- Exercise brief -
Write out each line exactly, starting with the one containing "See the attached image. Outline" and stopping after the last line of the listing below.

- Material supplied -

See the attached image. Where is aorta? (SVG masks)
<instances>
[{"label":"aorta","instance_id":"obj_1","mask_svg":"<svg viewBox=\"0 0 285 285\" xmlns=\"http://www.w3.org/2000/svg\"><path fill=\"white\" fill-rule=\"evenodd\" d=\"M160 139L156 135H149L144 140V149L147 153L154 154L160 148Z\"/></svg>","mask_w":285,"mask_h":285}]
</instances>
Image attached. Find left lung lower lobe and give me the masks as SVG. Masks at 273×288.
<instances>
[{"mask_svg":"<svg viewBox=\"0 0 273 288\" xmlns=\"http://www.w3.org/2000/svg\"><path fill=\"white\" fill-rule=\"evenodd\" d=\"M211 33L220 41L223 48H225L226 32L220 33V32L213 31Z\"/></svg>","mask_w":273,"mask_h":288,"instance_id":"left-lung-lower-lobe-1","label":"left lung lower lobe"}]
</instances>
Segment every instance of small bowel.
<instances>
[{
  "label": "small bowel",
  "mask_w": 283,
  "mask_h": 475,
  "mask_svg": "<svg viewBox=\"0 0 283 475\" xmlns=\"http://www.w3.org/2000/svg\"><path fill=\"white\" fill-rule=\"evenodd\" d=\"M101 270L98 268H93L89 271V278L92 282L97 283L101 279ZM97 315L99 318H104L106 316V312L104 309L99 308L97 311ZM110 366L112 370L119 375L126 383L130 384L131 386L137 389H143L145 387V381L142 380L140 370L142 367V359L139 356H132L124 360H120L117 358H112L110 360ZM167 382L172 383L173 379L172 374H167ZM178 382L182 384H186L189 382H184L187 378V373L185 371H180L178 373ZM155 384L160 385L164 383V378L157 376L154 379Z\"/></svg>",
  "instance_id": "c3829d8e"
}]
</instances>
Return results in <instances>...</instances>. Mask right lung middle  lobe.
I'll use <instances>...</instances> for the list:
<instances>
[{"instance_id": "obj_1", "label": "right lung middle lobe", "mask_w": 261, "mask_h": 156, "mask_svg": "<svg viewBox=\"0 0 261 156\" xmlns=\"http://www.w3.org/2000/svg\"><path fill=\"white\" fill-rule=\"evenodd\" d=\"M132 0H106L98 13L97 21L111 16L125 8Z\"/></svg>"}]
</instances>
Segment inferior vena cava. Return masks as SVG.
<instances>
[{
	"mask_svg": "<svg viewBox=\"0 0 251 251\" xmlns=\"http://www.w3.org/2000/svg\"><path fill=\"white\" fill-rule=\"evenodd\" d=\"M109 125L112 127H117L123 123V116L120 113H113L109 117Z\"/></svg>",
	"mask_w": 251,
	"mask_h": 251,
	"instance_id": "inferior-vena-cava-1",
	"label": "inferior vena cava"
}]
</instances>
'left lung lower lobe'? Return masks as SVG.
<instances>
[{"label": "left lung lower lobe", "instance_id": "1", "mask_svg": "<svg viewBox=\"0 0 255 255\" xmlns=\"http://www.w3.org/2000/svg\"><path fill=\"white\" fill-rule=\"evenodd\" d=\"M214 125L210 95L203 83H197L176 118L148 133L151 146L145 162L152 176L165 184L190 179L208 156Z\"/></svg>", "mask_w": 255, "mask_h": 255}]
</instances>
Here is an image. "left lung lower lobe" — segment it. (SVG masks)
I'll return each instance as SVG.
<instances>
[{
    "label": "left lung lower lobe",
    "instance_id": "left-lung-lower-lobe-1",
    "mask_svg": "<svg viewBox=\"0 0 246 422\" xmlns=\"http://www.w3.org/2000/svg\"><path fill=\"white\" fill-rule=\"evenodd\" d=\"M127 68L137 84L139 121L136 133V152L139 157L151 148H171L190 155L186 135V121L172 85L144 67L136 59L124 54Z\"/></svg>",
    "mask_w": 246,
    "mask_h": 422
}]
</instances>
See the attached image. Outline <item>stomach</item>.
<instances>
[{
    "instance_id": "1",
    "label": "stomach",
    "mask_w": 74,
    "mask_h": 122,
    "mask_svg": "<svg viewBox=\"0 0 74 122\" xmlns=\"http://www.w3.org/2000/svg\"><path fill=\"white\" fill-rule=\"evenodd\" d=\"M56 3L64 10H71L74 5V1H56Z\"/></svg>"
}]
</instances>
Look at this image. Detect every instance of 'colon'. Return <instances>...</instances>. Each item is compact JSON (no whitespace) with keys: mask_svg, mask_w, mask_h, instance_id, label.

- Response to the task -
See the attached image. Outline <item>stomach</item>.
<instances>
[{
    "instance_id": "1",
    "label": "stomach",
    "mask_w": 74,
    "mask_h": 122,
    "mask_svg": "<svg viewBox=\"0 0 74 122\" xmlns=\"http://www.w3.org/2000/svg\"><path fill=\"white\" fill-rule=\"evenodd\" d=\"M56 3L64 10H71L74 5V1H56Z\"/></svg>"
}]
</instances>
Look at this image. Detect every instance of 'colon'. Return <instances>...</instances>. Each item is compact JSON (no whitespace) with keys: mask_svg, mask_w, mask_h, instance_id, label.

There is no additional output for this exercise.